Provided by Kaiser Health News
Party leaders in both chambers have been naming their picks for a “super committee” created in the deal President Barack Obama and Congress struck to raise the nation’s debt ceiling. Nine of the 12 committee members have been selected; House Minority Leader Nancy Pelosi has yet to pick the three Democratic representatives. The committee will be co-chaired by Sen. Patty Murray, D-Wash., and Rep. Jeb Hensarling, R-Texas.
By the day before Thanksgiving, the 12 lawmakers must report recommendations to trim at least $1.2 trillion in federal spending over the next decade. If the committee members don’t reach consensus, or if Congress does not approve a package they offer by Dec. 23, a series of automatic spending cuts would kick in by 2013, creating additional pressure on the panel to act.
Here’s a guide to how the panel’s deliberations could influence Medicare and Medicaid.
Q: Aren’t Medicare and Medicaid protected from cuts right now?
A: Yes—and no.

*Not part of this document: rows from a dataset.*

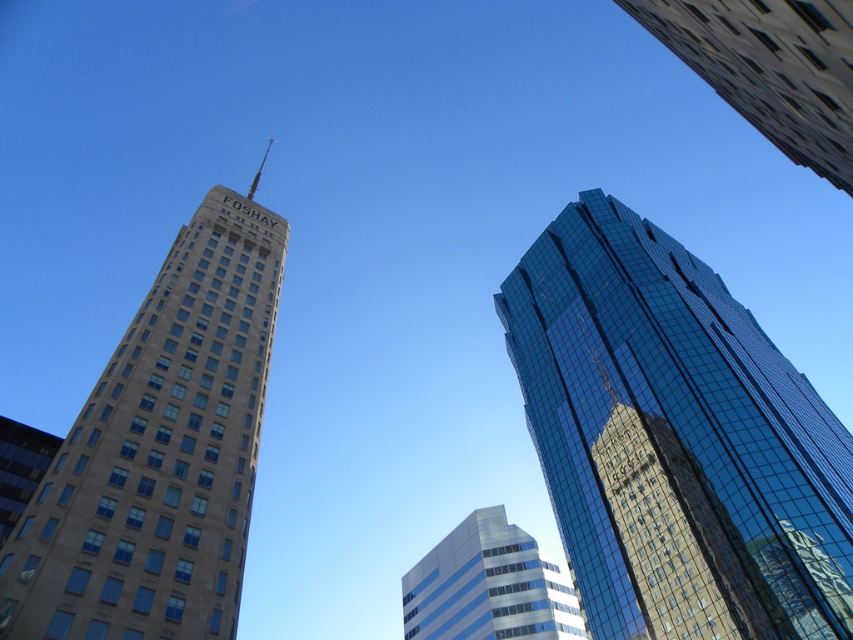 Is shiny glass skyscraper at upper right closer to the viewer compared to silver glass building at center?

Yes, it is in front of silver glass building at center.

Who is more distant from viewer, (804, 534) or (561, 579)?

Point (561, 579)

Where is `shiny glass skyscraper at upper right`? This screenshot has width=853, height=640. shiny glass skyscraper at upper right is located at coordinates click(675, 440).

Who is more distant from viewer, (569,371) or (200,618)?

Point (569,371)

Between shiny glass skyscraper at upper right and beige stone tower at left, which one has less height?

Standing shorter between the two is beige stone tower at left.

Locate an element on the screen. The height and width of the screenshot is (640, 853). shiny glass skyscraper at upper right is located at coordinates (675, 440).

Identify the location of shiny glass skyscraper at upper right. The height and width of the screenshot is (640, 853). (675, 440).

Who is positioned more to the left, shiny glass skyscraper at upper right or glassy reflective skyscraper at upper right?

Positioned to the left is glassy reflective skyscraper at upper right.

Consider the image. Which of these two, shiny glass skyscraper at upper right or glassy reflective skyscraper at upper right, stands taller?

With more height is shiny glass skyscraper at upper right.

Locate an element on the screen. The image size is (853, 640). shiny glass skyscraper at upper right is located at coordinates (675, 440). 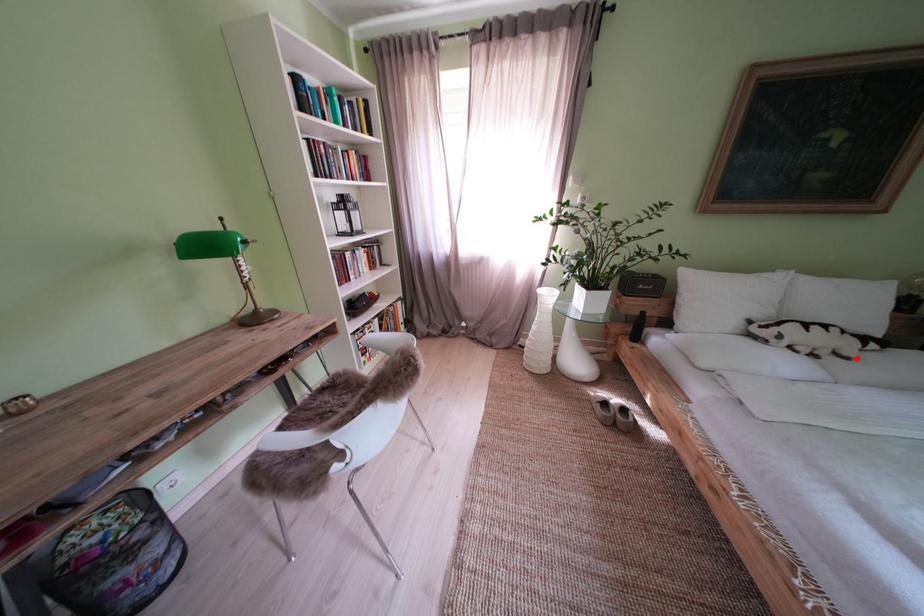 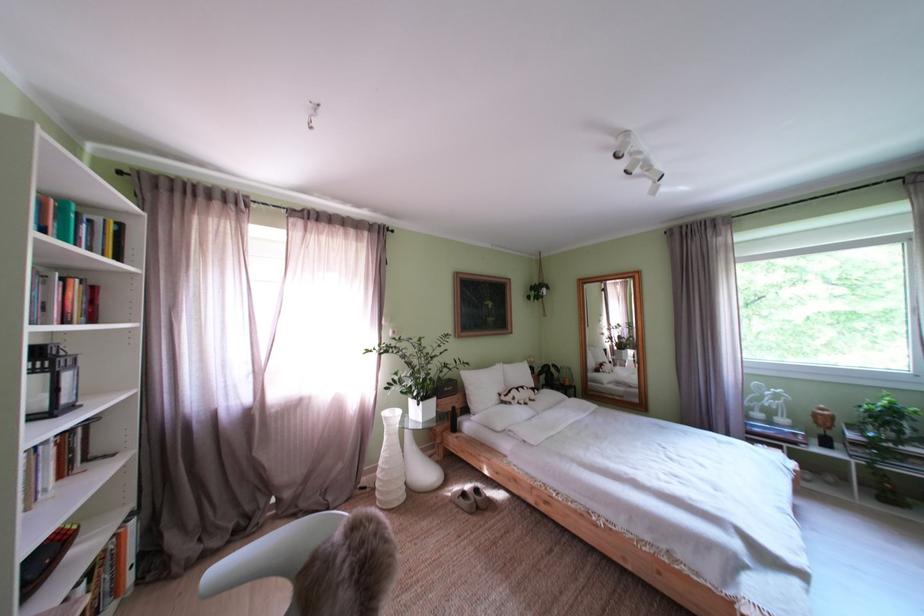 Question: I am providing you with two images of the same scene from different viewpoints. Given a red point in image1, look at the same physical point in image2. Is it:

Choices:
 (A) Closer to the viewpoint
 (B) Farther from the viewpoint

Answer: (B) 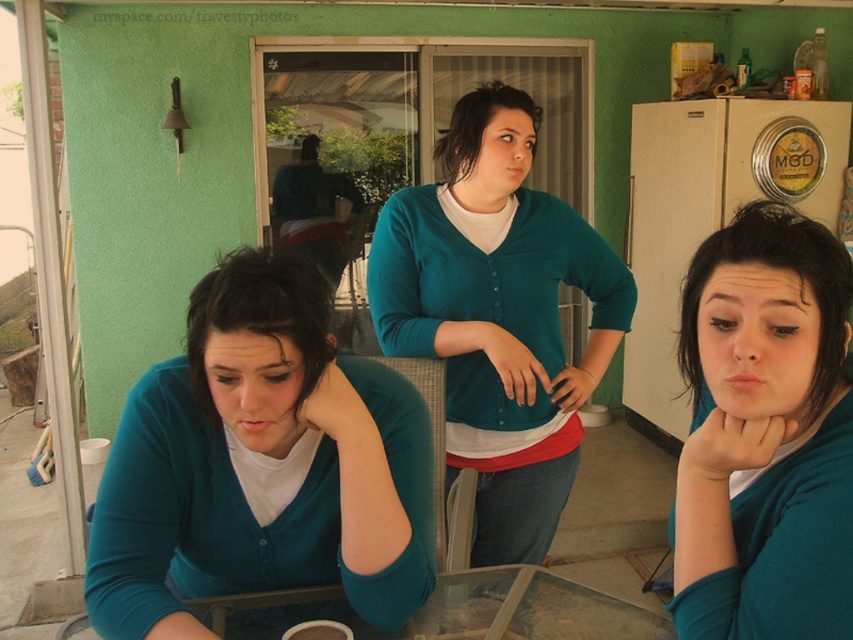 Between point (688, 349) and point (436, 595), which one is positioned in front?

Point (688, 349) is more forward.

The height and width of the screenshot is (640, 853). I want to click on matte teal sweater at center, so click(764, 435).

Can you confirm if matte teal sweater at center is positioned above teal matte cardigan at center?

Actually, matte teal sweater at center is below teal matte cardigan at center.

Between matte teal sweater at center and teal matte cardigan at center, which one appears on the left side from the viewer's perspective?

teal matte cardigan at center

You are a GUI agent. You are given a task and a screenshot of the screen. Output one action in this format:
    pyautogui.click(x=<x>, y=<y>)
    Task: Click on the matte teal sweater at center
    Image resolution: width=853 pixels, height=640 pixels.
    Given the screenshot: What is the action you would take?
    pyautogui.click(x=764, y=435)

You are a GUI agent. You are given a task and a screenshot of the screen. Output one action in this format:
    pyautogui.click(x=<x>, y=<y>)
    Task: Click on the matte teal sweater at center
    The image size is (853, 640).
    Given the screenshot: What is the action you would take?
    pyautogui.click(x=764, y=435)

Does teal matte cardigan at center have a greater height compared to transparent glass table at center?

Yes, teal matte cardigan at center is taller than transparent glass table at center.

Which is behind, point (480, 248) or point (463, 625)?

Point (480, 248)

Is point (547, 547) closer to camera compared to point (462, 596)?

That is False.

At what (x,y) coordinates should I click in order to perform the action: click on teal matte cardigan at center. Please return your answer as a coordinate pair (x, y). Looking at the image, I should click on (498, 316). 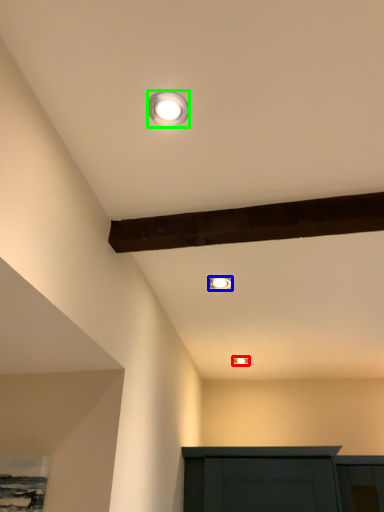 Question: Which object is positioned closest to lamp (highlighted by a red box)? Select from lamp (highlighted by a blue box) and lamp (highlighted by a green box).

Choices:
 (A) lamp
 (B) lamp

Answer: (A) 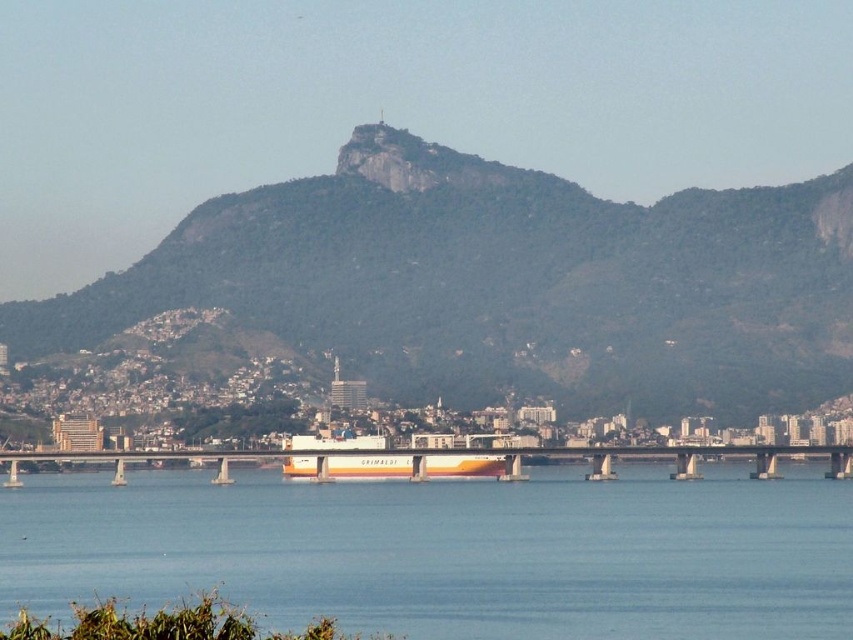 You are standing at the point with coordinates point (506, 323) and want to walk towards the point with coordinates point (828, 468). Which direction should you move relative to the mountain in the background?

You should move away from the mountain in the background because point (506, 323) is in front of point (828, 468), meaning the latter is farther back towards the mountain. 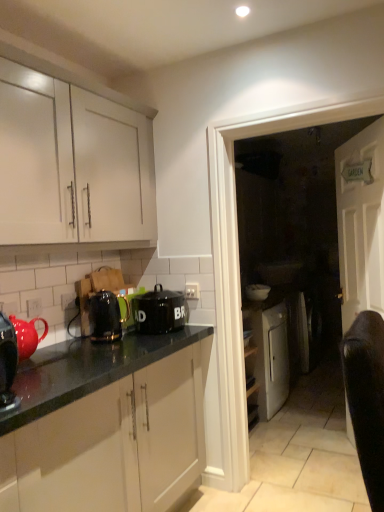 Question: Is shiny black kettle at left, placed as the 1th kitchen appliance when sorted from left to right, wider or thinner than white glossy bowl at center?

Choices:
 (A) thin
 (B) wide

Answer: (A)

Question: Looking at the image, does shiny black kettle at left, positioned as the 1th kitchen appliance in front-to-back order, seem bigger or smaller compared to white glossy bowl at center?

Choices:
 (A) big
 (B) small

Answer: (B)

Question: Estimate the real-world distances between objects in this image. Which object is farther from the white wooden door at center?

Choices:
 (A) black ceramic canister at center, which is counted as the 1th kitchen appliance, starting from the right
 (B) metallic black toaster at center-left, arranged as the second kitchen appliance when viewed from the back
 (C) white glossy door at center
 (D) white glossy bowl at center
 (E) white matte cabinet at upper left

Answer: (E)

Question: Based on their relative distances, which object is farther from the black ceramic canister at center, the 3th kitchen appliance viewed from the left?

Choices:
 (A) shiny black kettle at left, placed as the third kitchen appliance when sorted from right to left
 (B) white glossy door at center
 (C) white matte cabinet at upper left
 (D) white glossy bowl at center
 (E) metallic black toaster at center-left, the second kitchen appliance from the right

Answer: (D) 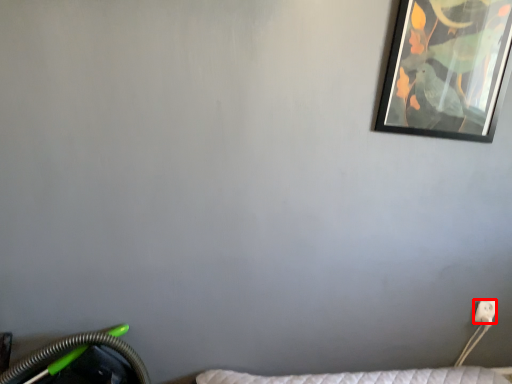 Question: From the image's perspective, what is the correct spatial relationship of electric outlet (annotated by the red box) in relation to picture frame?

Choices:
 (A) below
 (B) above

Answer: (A)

The debt deal, which was signed into law by the president on Aug. 2, makes $917 billion in discretionary spending reductions during the next decade. Neither Medicare nor Medicaid would be touched in those reductions.
However, that changes a bit in the second round of funding cuts called for in the law. Between now and Nov. 23, the super committee is asked to find at least an additional $1.2 trillion in debt reduction over 10 years. The panel can make those recommendations by changing any part of the budget. The committee could recommend cuts in entitlement programs, including Medicare and Medicaid. It could also propose tax increases.
Q. Won’t deep differences between the parties over the structure and future of entitlements and taxes prevent the panel from reaching any agreement?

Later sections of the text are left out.